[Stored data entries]
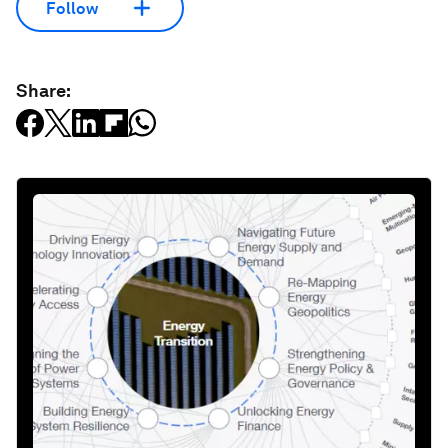
Follow
Share:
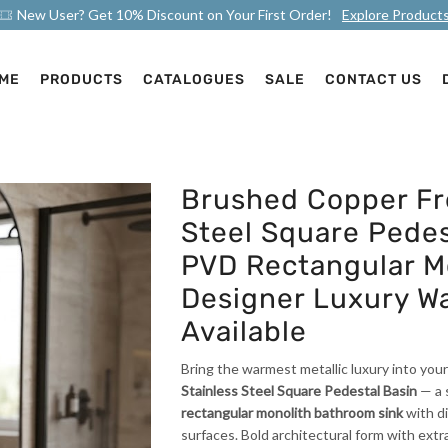
New User? Get 10% Discount on Your First Order!
Explore Product
ME
PRODUCTS
CATALOGUES
SALE
CONTACT US
Brushed Copper Fr
Steel Square Pedes
PVD Rectangular Mo
Designer Luxury W
Available
Bring the warmest metallic luxury into yo
Stainless Steel Square Pedestal Basin
— a 
rectangular monolith bathroom sink
with di
surfaces. Bold architectural form with ext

PROBLEM REQUIREMENTS> Your answer should be the lines from the one containing "Explore Product" through the last line of the records, repeated exactly and with nothing added.

ANSWER TO THIS EXERCISE>
Explore Product
ME
PRODUCTS
CATALOGUES
SALE
CONTACT US
Brushed Copper Fr
Steel Square Pedes
PVD Rectangular Mo
Designer Luxury W
Available
Bring the warmest metallic luxury into yo
Stainless Steel Square Pedestal Basin
— a 
rectangular monolith bathroom sink
with di
surfaces. Bold architectural form with ext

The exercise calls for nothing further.